• [AIM OF THE TASK]: Copy every line of the data in which the word "cubaine" occurs.

Dataset entries
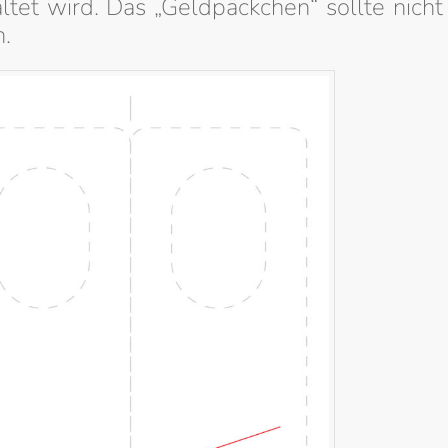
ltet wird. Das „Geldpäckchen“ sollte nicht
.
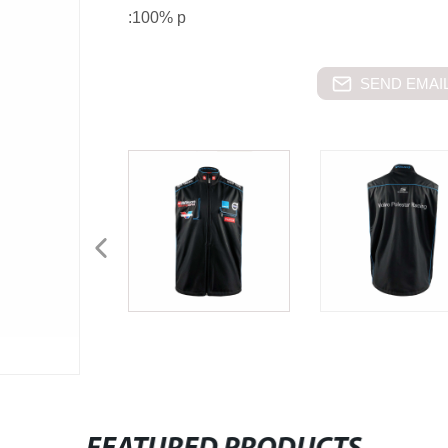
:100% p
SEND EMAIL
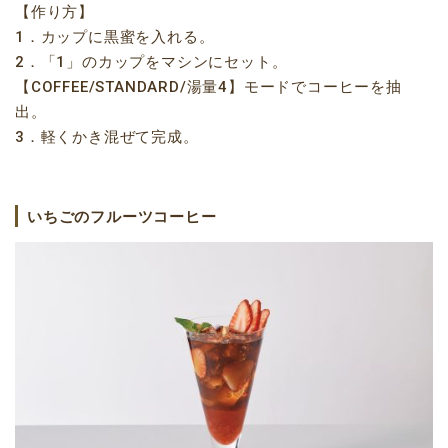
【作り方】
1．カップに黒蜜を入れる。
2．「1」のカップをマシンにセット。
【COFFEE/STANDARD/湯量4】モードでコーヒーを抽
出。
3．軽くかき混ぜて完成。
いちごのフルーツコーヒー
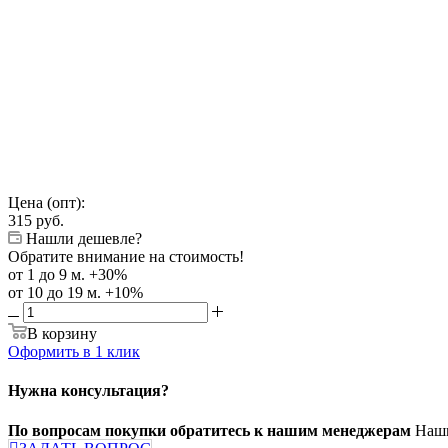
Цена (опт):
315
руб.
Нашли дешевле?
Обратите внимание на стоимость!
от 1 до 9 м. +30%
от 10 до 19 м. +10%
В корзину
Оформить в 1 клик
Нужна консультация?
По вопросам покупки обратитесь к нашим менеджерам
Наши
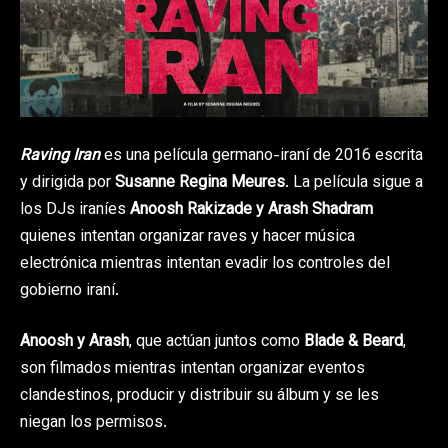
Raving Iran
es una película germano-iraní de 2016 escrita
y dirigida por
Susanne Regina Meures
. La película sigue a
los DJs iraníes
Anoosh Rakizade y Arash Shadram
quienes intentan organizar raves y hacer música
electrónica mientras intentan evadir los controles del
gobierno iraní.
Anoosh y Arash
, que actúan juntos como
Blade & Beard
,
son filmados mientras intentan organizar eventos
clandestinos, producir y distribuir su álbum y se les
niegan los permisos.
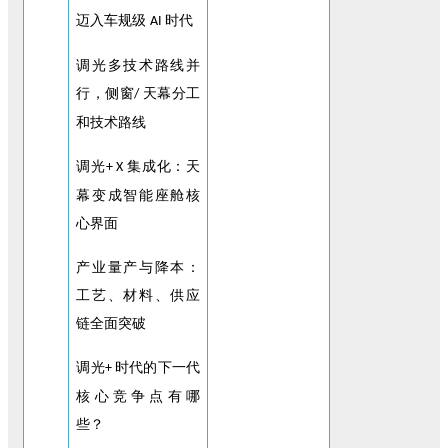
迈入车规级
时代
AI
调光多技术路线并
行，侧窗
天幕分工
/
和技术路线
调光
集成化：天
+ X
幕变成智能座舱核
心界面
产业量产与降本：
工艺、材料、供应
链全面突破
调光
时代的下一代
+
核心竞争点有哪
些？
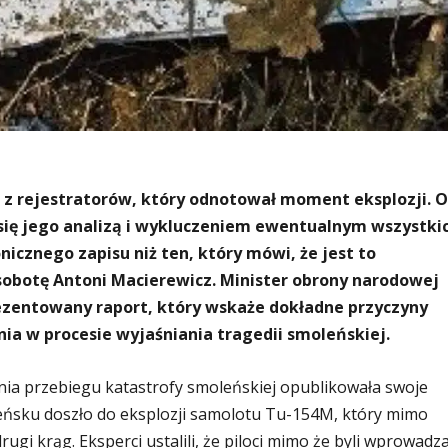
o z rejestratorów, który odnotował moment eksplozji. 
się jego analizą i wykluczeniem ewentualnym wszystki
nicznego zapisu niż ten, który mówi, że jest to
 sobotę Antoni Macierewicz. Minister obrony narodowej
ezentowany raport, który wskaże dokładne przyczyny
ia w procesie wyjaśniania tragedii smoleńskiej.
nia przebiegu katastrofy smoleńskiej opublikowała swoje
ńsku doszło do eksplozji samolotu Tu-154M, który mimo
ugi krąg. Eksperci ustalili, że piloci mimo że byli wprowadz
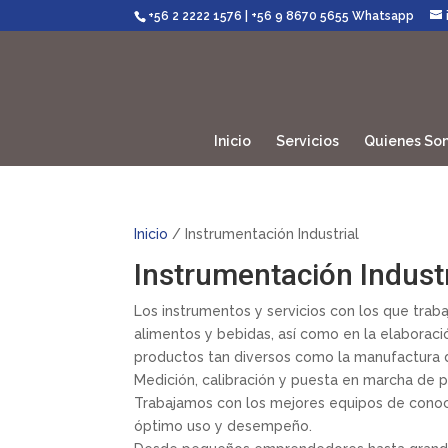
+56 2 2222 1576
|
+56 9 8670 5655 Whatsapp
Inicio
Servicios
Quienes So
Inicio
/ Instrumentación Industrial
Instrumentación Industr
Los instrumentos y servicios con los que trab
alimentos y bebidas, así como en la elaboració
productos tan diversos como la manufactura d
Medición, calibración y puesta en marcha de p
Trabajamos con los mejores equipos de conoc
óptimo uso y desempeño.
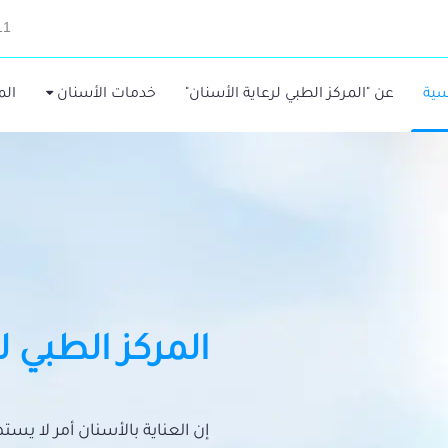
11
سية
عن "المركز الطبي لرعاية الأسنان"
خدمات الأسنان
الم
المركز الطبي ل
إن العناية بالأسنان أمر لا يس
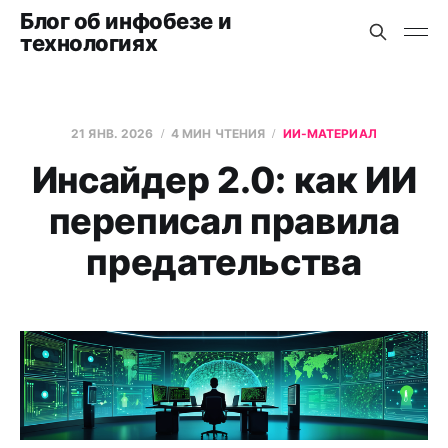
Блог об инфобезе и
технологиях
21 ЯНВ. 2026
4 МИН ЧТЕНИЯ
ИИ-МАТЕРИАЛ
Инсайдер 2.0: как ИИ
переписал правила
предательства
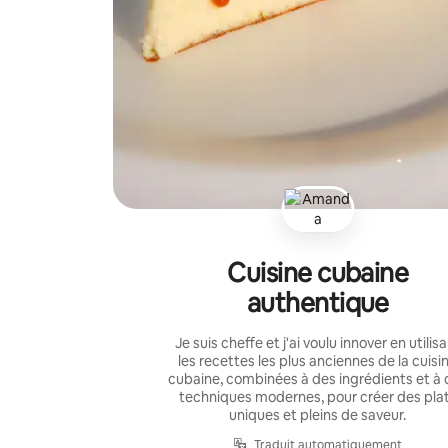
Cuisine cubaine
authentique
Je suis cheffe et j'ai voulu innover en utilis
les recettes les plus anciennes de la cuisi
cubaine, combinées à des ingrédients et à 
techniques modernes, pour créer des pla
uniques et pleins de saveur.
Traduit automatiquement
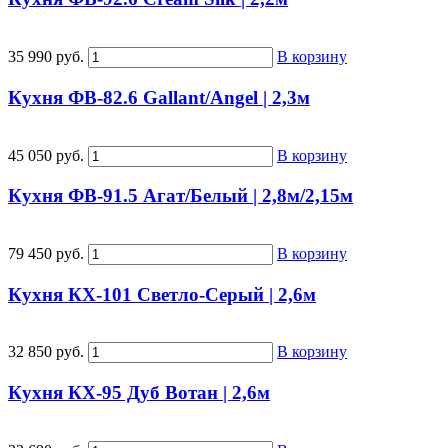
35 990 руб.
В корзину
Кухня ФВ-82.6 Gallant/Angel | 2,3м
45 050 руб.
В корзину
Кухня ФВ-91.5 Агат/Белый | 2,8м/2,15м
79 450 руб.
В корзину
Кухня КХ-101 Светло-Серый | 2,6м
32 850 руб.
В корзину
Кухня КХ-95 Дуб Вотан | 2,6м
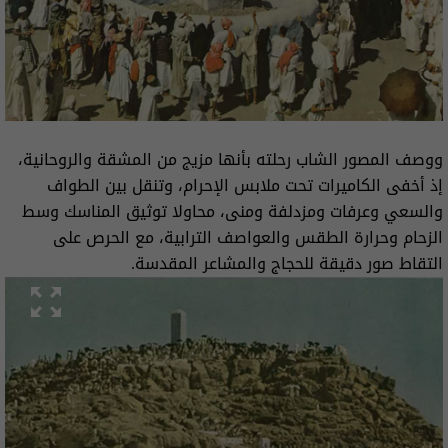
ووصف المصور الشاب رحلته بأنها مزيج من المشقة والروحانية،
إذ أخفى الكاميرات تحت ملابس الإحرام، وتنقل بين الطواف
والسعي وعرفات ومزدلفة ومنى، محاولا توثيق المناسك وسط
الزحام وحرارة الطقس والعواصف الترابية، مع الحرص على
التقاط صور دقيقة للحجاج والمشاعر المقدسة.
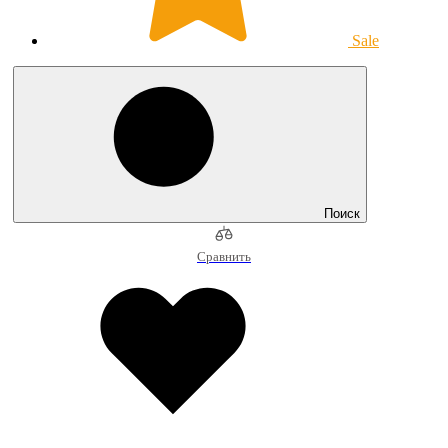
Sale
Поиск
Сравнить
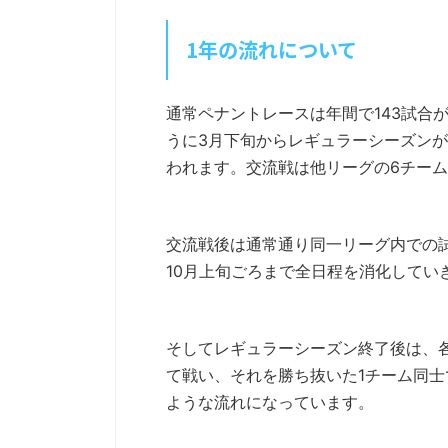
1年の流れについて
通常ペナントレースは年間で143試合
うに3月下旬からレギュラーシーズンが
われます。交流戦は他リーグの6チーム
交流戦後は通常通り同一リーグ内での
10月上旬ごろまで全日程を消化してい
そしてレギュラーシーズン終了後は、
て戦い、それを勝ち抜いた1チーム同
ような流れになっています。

• [TASK SOLUTION]:
Cuisine cubaine
cubaine, combinées à des ingrédients et à 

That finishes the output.